# Thread: how to use part A in order to solve pard B

1. ## how to use part A in order to solve pard B

part A(i managed to solve it):
X is a variable of $M_{3X3}$
$
D=\bigl(\begin{smallmatrix}
\lambda_1 &0 &0 \\
0 & \lambda_2& 0\\
0&0 &\lambda_3
\end{smallmatrix}\bigr)
$

where
$\lambda_1,\lambda_2,\lambda_3$ are different rational numbers.
solve XD=DX for X.

solution:

$
\bigl(\begin{smallmatrix}
x_{11}& x_{12} & x_{13}\\
x_{21}&x_{22} &x_{23} \\
x_{31}&x_{32} &x_{33}
\end{smallmatrix}\bigr)\bigl(\begin{smallmatrix}
\lambda_1 &0 &0 \\
0 & \lambda_2& 0\\
0&0 &\lambda_3
\end{smallmatrix}\bigr)=$
$\bigl(\begin{smallmatrix}
\lambda_1 &0 &0 \\
0 & \lambda_2& 0\\
0&0 &\lambda_3
\end{smallmatrix}\bigr)\bigl(\begin{smallmatrix}
x_{11}& x_{12} & x_{13}\\
x_{21}&x_{22} &x_{23} \\
x_{31}&x_{32} &x_{33}
\end{smallmatrix}\bigr)
$

so i get
$
\bigl(\begin{smallmatrix}
x_{11}\lambda_1& x_{12}\lambda_2 & x_{13}\lambda_3\\
x_{21}\lambda_1&x_{22}\lambda_2 &x_{23}\lambda_3 \\
x_{31}\lambda_1&x_{32}\lambda_2 &x_{33}\lambda_3
\end{smallmatrix}\bigr)=\bigl(\begin{smallmatrix}
x_{11}\lambda_1& x_{12}\lambda_1 & x_{13}\lambda_1\\
x_{21}\lambda_2&x_{22}\lambda_2 &x_{23}\lambda_2 \\
x_{31}\lambda_3&x_{32}\lambda_3 &x_{33}\lambda_3
\end{smallmatrix}\bigr)$

so for both side to be equal X must be of diagonal structure
every member must be zero except the diagonal
because the lambda values are given as different.
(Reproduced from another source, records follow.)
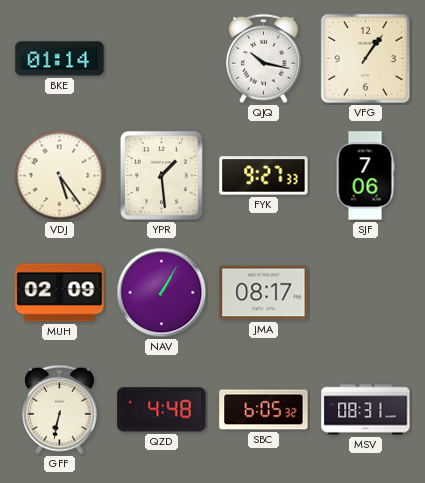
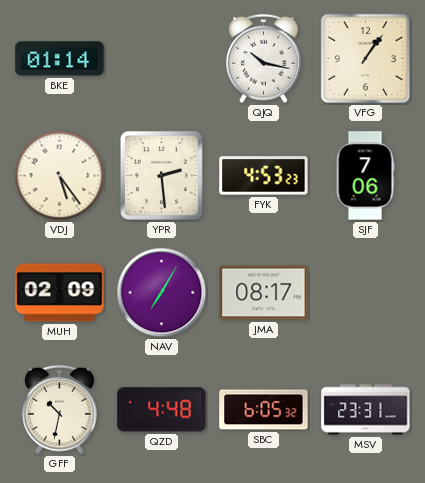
YPR: 1:29 -> 2:29
FYK: 9:27 -> 4:53
NAV: 1:05 -> 7:05
GFF: 6:32 -> 10:32
MSV: 08:31 -> 23:31
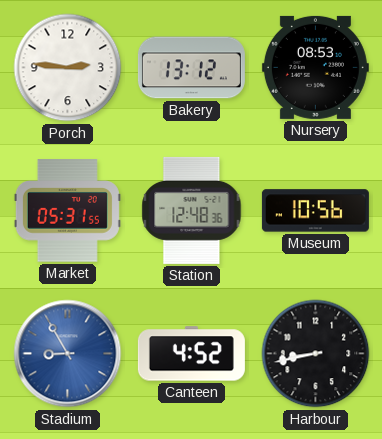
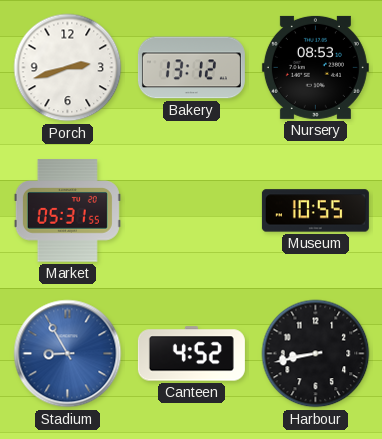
Porch: 2:46 -> 2:42
Station: 12:48 -> none
Museum: 10:56 -> 10:55
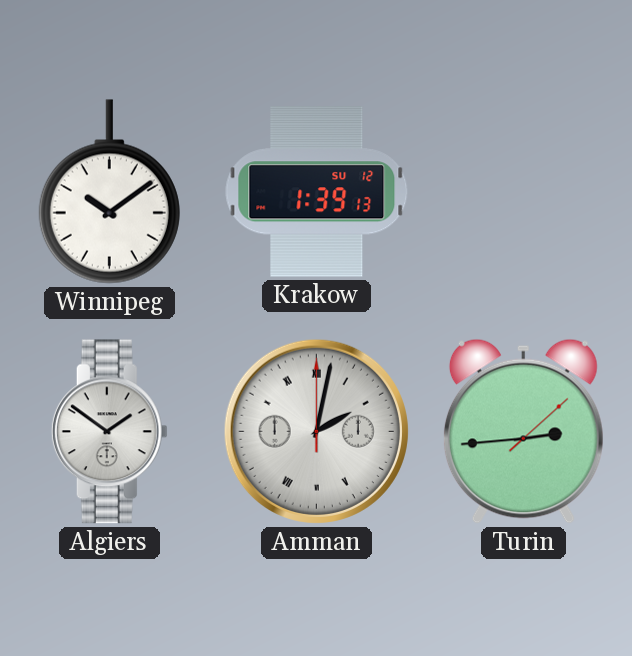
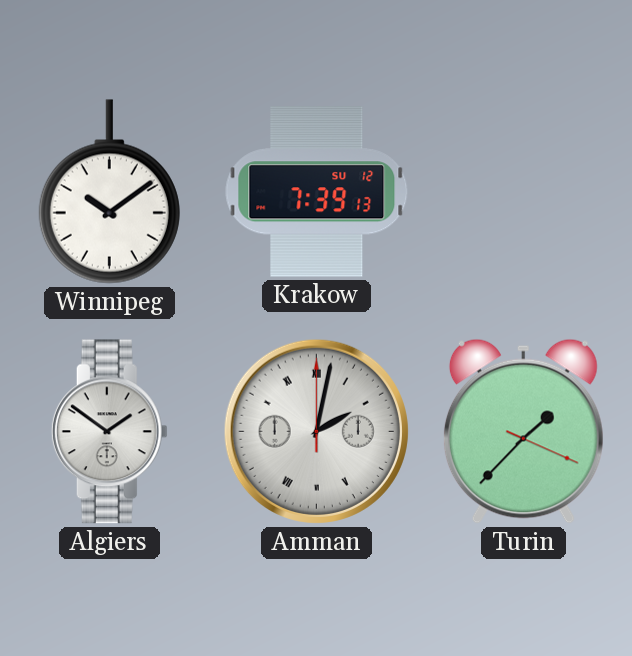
Krakow: 1:39 -> 7:39
Turin: 2:44 -> 1:37
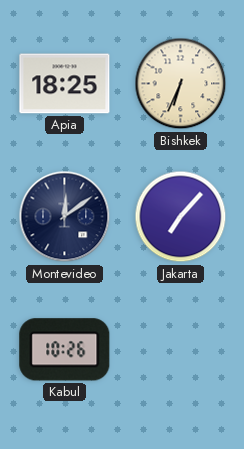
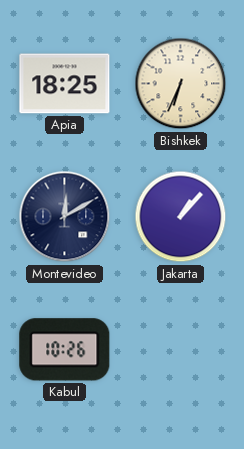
Montevideo: 12:09 -> 12:10
Jakarta: 7:07 -> 1:07
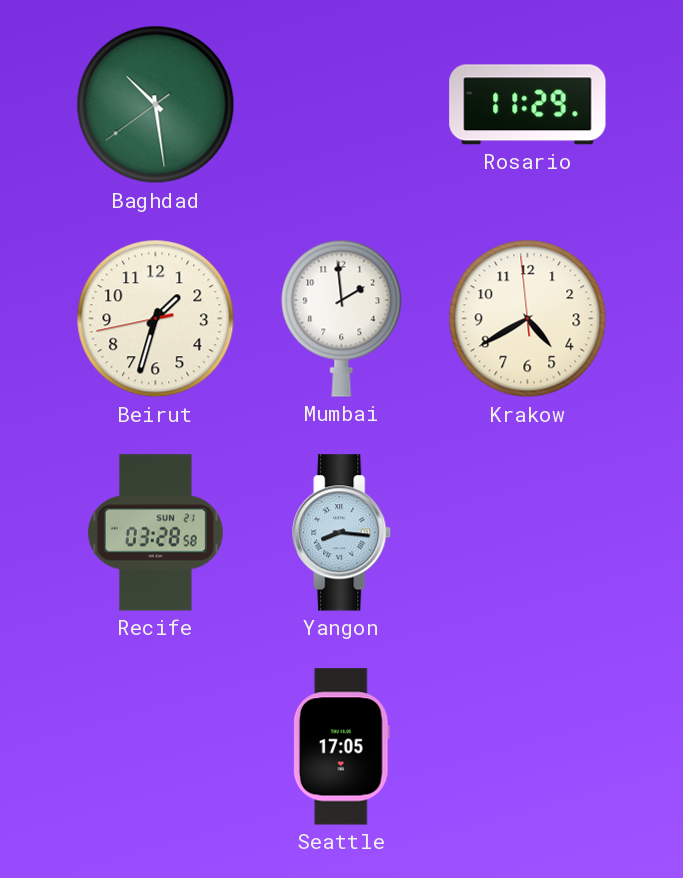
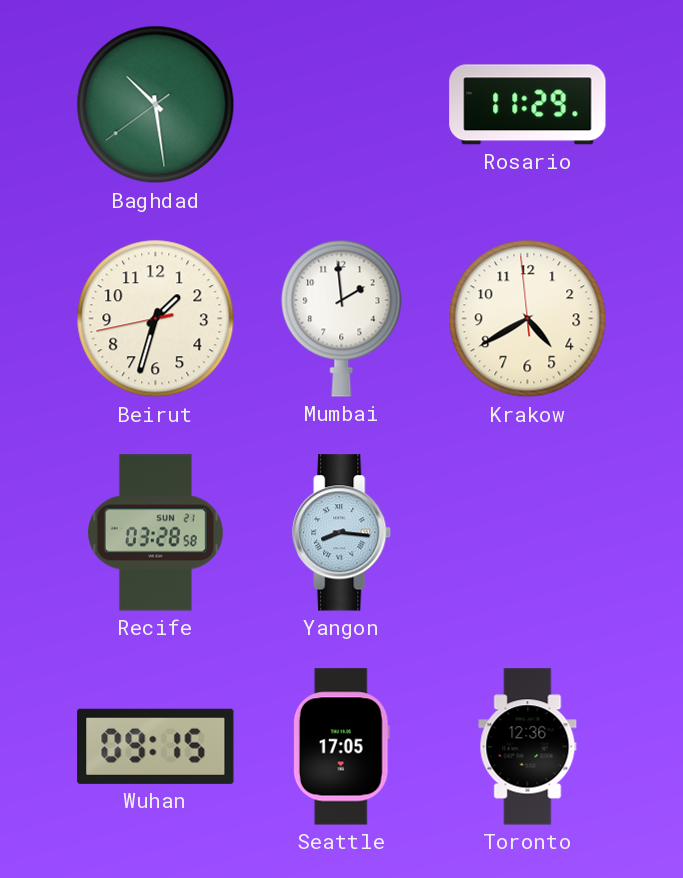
Wuhan: none -> 09:15
Toronto: none -> 12:36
part B(the one that i dont understand):
$
A=\bigl(\begin{smallmatrix}
13& -42 & 0\\
7&-22 &0\\
0&0&3
\end{smallmatrix}\bigr)$

what is the solution space of XA=AX (use part A)??

i tried
XA=AX
XPDP^-1=PDP^-1X (multiplying by p from the right)
XPDP^-1P=PDP^-1XP
XPD=PDP^-1XP (multiplying by p^-1 from the left)
P^-1XPD=P^-1PDP^-1XP
P^-1XPD=DP^-1XP

another thing i could find is the eigen values of the matrix
i got
$\lambda_1=-1$ and $\lambda_2=-8$
and $\lambda_3=3$

P^-1AP $=\bigl(\begin{smallmatrix}
-1& 0 & 0\\
0&-8 &0\\
0&0&3
\end{smallmatrix}\bigr)$

i can substitute A by X but whats to do next??

2. Hi

P^-1XPD=DP^-1XP

Let Y be P^-1XP
YD=DY

From part A you know that Y must be of diagonal structure

$
\bigl(\begin{smallmatrix}
y_{11}& 0 & 0\\
0&y_{22} &0 \\
0&0 &y_{33}
\end{smallmatrix}\bigr)$

And X=PYP^-1

Find P and you will get the general form of X

3. but i found the diagonolized form
$
\bigl(\begin{smallmatrix}
-1& 0 & 0\\
0&-8 &0\\
0&0&3
\end{smallmatrix}\bigr)
$

and i got the original as a given
$
\bigl(\begin{smallmatrix}
13& -42 & 0\\
7&-22 &0\\
0&0&3
\end{smallmatrix}\bigr)
$

i cant really see how am i supposed to use part A
??